**What is being asked**
When a line of the entries contains the word "pill", report that line.

Exercise data START

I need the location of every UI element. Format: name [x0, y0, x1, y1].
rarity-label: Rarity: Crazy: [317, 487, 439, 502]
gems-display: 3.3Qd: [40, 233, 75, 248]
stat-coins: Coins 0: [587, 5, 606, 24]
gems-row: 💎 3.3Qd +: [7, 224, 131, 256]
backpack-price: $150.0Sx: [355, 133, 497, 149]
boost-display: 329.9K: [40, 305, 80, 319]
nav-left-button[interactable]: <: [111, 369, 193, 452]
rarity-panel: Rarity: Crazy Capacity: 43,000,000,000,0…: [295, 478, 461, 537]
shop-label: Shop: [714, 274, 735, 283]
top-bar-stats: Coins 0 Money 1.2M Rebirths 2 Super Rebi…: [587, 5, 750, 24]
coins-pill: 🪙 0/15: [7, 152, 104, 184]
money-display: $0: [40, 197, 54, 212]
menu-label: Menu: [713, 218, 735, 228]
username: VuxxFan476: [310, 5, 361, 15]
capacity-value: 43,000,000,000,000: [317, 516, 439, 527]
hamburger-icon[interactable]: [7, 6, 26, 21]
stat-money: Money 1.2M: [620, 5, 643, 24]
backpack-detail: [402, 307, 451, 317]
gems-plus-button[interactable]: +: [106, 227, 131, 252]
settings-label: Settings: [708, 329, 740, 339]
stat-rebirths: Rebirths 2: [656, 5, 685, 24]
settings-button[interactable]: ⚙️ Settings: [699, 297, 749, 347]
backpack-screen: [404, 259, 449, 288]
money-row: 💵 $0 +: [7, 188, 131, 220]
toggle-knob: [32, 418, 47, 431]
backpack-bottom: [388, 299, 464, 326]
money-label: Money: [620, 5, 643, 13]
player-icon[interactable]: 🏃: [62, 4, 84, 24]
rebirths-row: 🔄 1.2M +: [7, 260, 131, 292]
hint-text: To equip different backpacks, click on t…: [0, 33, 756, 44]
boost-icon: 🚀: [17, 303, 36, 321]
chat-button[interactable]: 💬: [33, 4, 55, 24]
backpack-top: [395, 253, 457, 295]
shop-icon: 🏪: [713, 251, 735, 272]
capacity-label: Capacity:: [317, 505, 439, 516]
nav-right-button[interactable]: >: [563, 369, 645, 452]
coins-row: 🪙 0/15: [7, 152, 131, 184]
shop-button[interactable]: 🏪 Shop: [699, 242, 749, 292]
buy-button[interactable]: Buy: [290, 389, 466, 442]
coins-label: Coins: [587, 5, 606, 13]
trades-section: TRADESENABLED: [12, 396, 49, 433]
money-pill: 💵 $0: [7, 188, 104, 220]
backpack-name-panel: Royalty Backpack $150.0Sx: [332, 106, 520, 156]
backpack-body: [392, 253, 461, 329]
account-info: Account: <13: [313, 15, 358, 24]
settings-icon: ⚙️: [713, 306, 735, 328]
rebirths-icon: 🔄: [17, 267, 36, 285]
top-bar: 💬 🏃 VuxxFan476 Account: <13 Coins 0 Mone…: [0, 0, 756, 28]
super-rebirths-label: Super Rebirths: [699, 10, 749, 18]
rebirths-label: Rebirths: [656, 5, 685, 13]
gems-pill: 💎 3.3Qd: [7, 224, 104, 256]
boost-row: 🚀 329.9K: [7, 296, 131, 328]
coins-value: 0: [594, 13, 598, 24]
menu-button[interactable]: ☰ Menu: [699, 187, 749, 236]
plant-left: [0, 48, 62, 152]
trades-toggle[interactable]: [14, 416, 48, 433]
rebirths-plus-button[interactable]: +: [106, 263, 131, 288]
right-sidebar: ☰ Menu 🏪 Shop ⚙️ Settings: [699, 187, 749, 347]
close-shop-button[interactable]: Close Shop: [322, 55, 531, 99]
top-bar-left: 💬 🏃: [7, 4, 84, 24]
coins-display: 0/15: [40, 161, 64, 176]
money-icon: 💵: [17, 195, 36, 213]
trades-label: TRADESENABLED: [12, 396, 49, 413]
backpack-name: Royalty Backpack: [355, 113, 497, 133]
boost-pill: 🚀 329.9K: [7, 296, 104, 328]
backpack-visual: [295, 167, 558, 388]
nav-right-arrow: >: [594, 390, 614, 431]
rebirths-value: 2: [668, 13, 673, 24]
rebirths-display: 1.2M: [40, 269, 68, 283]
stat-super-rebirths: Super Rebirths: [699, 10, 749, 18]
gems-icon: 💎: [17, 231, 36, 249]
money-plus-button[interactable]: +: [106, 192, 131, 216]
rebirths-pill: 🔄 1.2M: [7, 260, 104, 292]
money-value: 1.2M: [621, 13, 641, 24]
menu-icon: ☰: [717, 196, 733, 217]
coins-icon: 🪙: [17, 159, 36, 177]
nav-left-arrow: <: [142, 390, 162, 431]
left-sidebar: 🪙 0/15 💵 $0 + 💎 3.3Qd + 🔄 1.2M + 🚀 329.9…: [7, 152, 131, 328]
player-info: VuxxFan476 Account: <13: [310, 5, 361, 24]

Exercise data END

**Answer**
coins-pill: 🪙 0/15: [7, 152, 104, 184]
money-pill: 💵 $0: [7, 188, 104, 220]
gems-pill: 💎 3.3Qd: [7, 224, 104, 256]
boost-pill: 🚀 329.9K: [7, 296, 104, 328]
rebirths-pill: 🔄 1.2M: [7, 260, 104, 292]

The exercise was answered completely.